Announcements / Jan 18th, 2023

Announcing Blackscope Cinema Series

Hargrove Documentary Film Screening

Creative Alliance’s monthly Blackscope Cinema Series expands our understanding and appreciation of Black Film in America. Through varying programming, including talks, demos, and making activities, the Baltimore community is invited to celebrate modern and contemporary film from Black and Diasporic creators.

THU FEB 2 | 7PM
Hargrove
A documentary chronicling the journey of trumpet legend Roy Hargrove’s last year as he embarks on his final European summer tour while reflecting on his life and the wisdom he wants to impart on young musicians. Director Eliane Henri hosts a Q&A after the film.

It’s a film about artists and for artists in all art forms, not just jazz. It’s about exploitation, about handling your business and not putting all of your work in someone else’s hands. There are issues about drugs, health, management … all of the different kinds of things that artists are up against in their journeys. Yes, Roy is the vehicle for the story. But it’s about much more than just him personally.”  – Eliane Henri (Billboard.com)

 


THU MAR 9 | 7PM

Daughters of the Dust
Daughters of the Dust is a 1991 independent film written, directed, and produced by Julie Dash. It is the first feature film directed by an African-American woman to be distributed theatrically in the United States. Set in 1902, it tells the story of three generations of Gullah (also known as Geechee) women in the Peazant family on St. Helena Island as they prepare to migrate off the island into the North. The film gained critical praise for its lush visuals, Gullah dialogue, and non-linear storytelling. The cast features Cora Lee Day, Alva RogersBarbara-O, Trula Hoosier, Vertamae Grosvenor, and Kaycee Moore and was filmed on St. Helena Island in South Carolina. Daughters of the Dust was selected for the Sundance 1991 dramatic competition. Director of photography Arthur Jafa won the top cinematography prize.

This screening features a floral art installation as you enter the theater.

 


SAT APR 1 | 7PM
Buck and The Preacher

Buck and the Preacher is a 1972 American Western film released by Columbia Pictures, written by Ernest Kinoy and directed by Sidney Poitier. With his rousingly entertaining directorial debut, Sidney Poitier, alongside actor-producer Harry Belafonte, helped rewrite the history of the western, bringing Black heroes to a genre in which they had always been sorely underrepresented. Combining boisterous buddy comedy with blistering, Black Power-era political fury, Poitier and a marvelously mischievous Belafonte star as a tough and taciturn wagon master and an unscrupulous, pistol-packing “preacher,” who join forces in order to take on the white bounty hunters threatening a westward-bound caravan of people recently emancipated from slavery.
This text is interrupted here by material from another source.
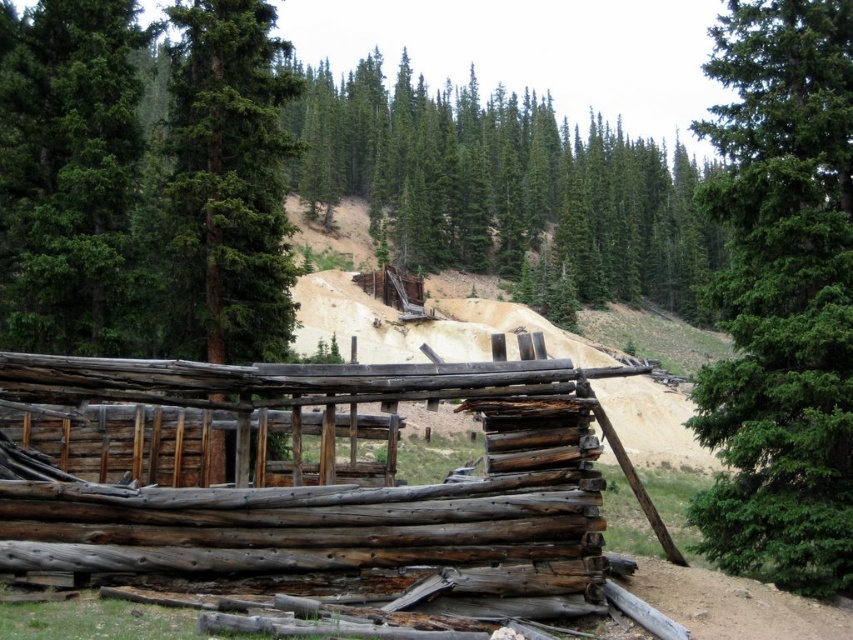 You are standing in front of the log cabin and want to walk to the brown dirt track at lower right. Which direction should you move relative to the green coniferous trees at upper center?

You should move away from the green coniferous trees at upper center towards the brown dirt track at lower right since the trees are closer to you than the dirt track.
A superbly crafted revisionist landmark, Buck and the Preacher subverts Hollywood conventions at every turn and reclaims the western genre in the name of Black liberation. (The Criterion Collection)

 


THU MAY 4 | 7PM

Bebe’s Kids
Bebe’s Kids is a 1992 American adult animated comedy film produced by Hyperion Studio for Paramount Pictures. Directed by Bruce W. Smith, in his directorial debut, it is based on comedian Robin Harris’ stand-up comedy act of the same name. Harris’ character is voiced by Faizon Love, in his film debut. The film co-stars Vanessa Bell Calloway, Marques Houston, Nell Carter, and Tone Lōc.

Featuring a conversation after the film with Rob Lee of The Truth in This Art podcast.